Some of Shakespeare's plays are based on stories that have been told by other authors, such as Romeo and Juliet. Others are based on English history, such as Richard III. The genius of Shakespeare is not found primarily in the story he tells, but in his brilliant writing which enables the play's characters to touch the audience with humor, tragedy, rage, horror, etc.

In Shakespeare's Hamlet, Hamlet's delivery of his famous "To be or not to be" soliloquy is impressive because the author clearly conveys the human response of a man in great emotional pain who wonders if it might not be easier to die than to live.

In Romeo and Juliet, the young lovers are beset by troubles that really should not concern them, however those troubles make a life of love and peace impossible for them.

In Julius Caesar, Brutus kills Caesar, a man he loves, for the greater good of the state of Rome. He makes serious mistakes for the safety of Rome—which he loved more than himself. He struggles with guilt over what he has done, and ultimately loses his life for what he has done.

The author's gift for brilliant characterization allowed Shakespeare to create the character of Macbeth, who is no different from the characters in his other plays—he is a man with human failings. Macbeth is first presented as an admirable person. He struggles with ambition—freely admits to it—and a need for power, becoming a person nothing like the heroic and dedicated servant to the King that he once was. He basically sells his soul for power.

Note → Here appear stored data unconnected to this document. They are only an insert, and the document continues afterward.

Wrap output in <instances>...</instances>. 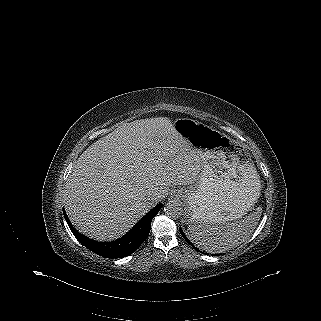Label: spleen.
I'll list each match as a JSON object with an SVG mask.
<instances>
[{
    "label": "spleen",
    "instance_id": "1",
    "mask_svg": "<svg viewBox=\"0 0 321 321\" xmlns=\"http://www.w3.org/2000/svg\"><path fill=\"white\" fill-rule=\"evenodd\" d=\"M262 214L258 207L244 219L232 223L211 222L190 223L187 227L189 238L209 253H223L242 244L255 230Z\"/></svg>",
    "mask_w": 321,
    "mask_h": 321
}]
</instances>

Macbeth fights like a "lion" for Duncan, and Duncan is proud of him. The King rewards Macbeth and promises more to come in the future. He loves Macbeth, and Macbeth loves him. Macbeth is smart, but his ambition leads him to believe witches who he knows work for the powers of darkness. He is brave, yet he folds to the nagging and evil whisperings of his wife, Lady Macbeth. He arranges for the death of his best friend, Banquo. At first, this man shrank from killing the King because of the horror of it. When Lady Macbeth tells Macbeth to take the bloody daggers back and smear blood on the servants that they intend to blame for Duncan's death, Macbeth cannot do it:

MACBETH:

I'll go no more:

I am afraid to think what I have done;

Look on't again I dare not. (II.ii.64-66)

He admits that he is "young" at murder, and "practice" will make it easier." He is right—he turns into a treacherous villain who orders the murder of Macduff's wife and children.

Macbeth, this once-great man, becomes an insane, raging monster who loses his soul by killing a king. (This is what the Elizabethans believed.) His "fall" and ensuing death are guaranteed by the machinations of Hecate, queen of the witches and her "minions." The story of Macbeth, in terms of ambition and losing one's sense of self to a thirst for power (or fame or fortune), displays timeless themes, and Macbeth's internal and external struggles still speak to today's audiences. However, the ability of Macbeth's character to convey such a wide variety of emotions comes from Shakespeare's literary genius, and the interaction Macbeth has with the diverse range of characters with which Shakespeare surrounds this tragic hero.